The second Sunday of Advent brings us into touch with Mary's trials and travails on her hero's journey. They are, in a sense, the typical trials of a parent; I know this because I subjected my parents to more than their fair share of such hardships. But Mary's challenges were extraordinary because of the extraordinariness of her call. Mary was the mother of the Son of God who was also the son of Mary; if that's confusing to you, imagine how confusing it must have been for her. Enjoy this week's look at Mary the hero, and perhaps give some thought to how the trials and travails you're facing today may relate to the hero's journey that God has set you on.

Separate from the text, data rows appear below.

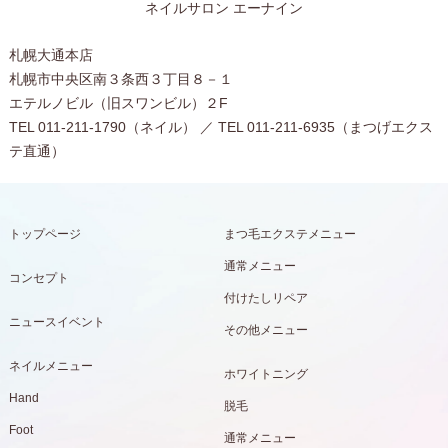
ネイルサロン エーナイン
札幌大通本店
札幌市中央区南３条西３丁目８－１
エテルノビル（旧スワンビル）２F
TEL 011-211-1790（ネイル） ／ TEL 011-211-6935（まつげエクス
テ直通）
トップページ
まつ毛エクステメニュー
通常メニュー
コンセプト
付けたしリペア
ニュースイベント
その他メニュー
ネイルメニュー
ホワイトニング
Hand
脱毛
Foot
通常メニュー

Mary endures the typical trials of raising a boy, we can be sure, but she also faces the growing awareness of the scope of her son's heroic journey, and so she must contend with the gradual surrender of her son to the mission of God. At twelve he leaves his parents to take his place among the teachers in the temple. At thirty he enters into public ministry and is driven out of his hometown. He becomes an itinerant teacher, which is to say a homeless, jobless vagabond. He is ridiculed as “a glutton and a drunkard, a friend of tax collectors and ‘sinners.’”
These may seem like Jesus’ trials, not Mary’s, but consider the context. When Jesus is chased out of Nazareth his neighbors name him as the son of Mary; his shame falls on her. Another family faced similar scandal when their blind son was cured by Jesus; out of fear for their repuation that family chose to distance themselves from their son, for “anyone who acknowledged that Jesus was the Christ would be put out of the synagogue.” In the wake of Jesus’ bizarre behavior, his family’s honor was at stake; to stand with him would be to endure isolation from the larger community. Mary suffers on her hero’s journey as she chooses to attend to her son.

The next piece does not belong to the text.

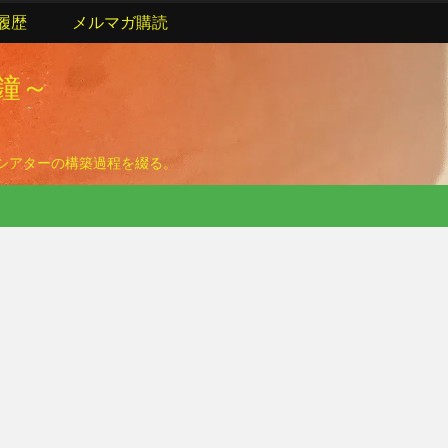
履歴
メルマガ購読
の鐘～
ームシアターの構築過程を綴る。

Meanwhile, the mystery of Jesus’ divinity is only gradually being revealed, and in the process his ties to his earthly family are steadily fraying. “Even his own brothers did not believe in him,” speculating instead that Jesus was "out of his mind.” While strangers flock to him, some members of his family pull away from him; but more to the point, Jesus' attention shifts from them to his disciples, so that for all practical purposes, Mary no longer has a guaranteed audience with her son.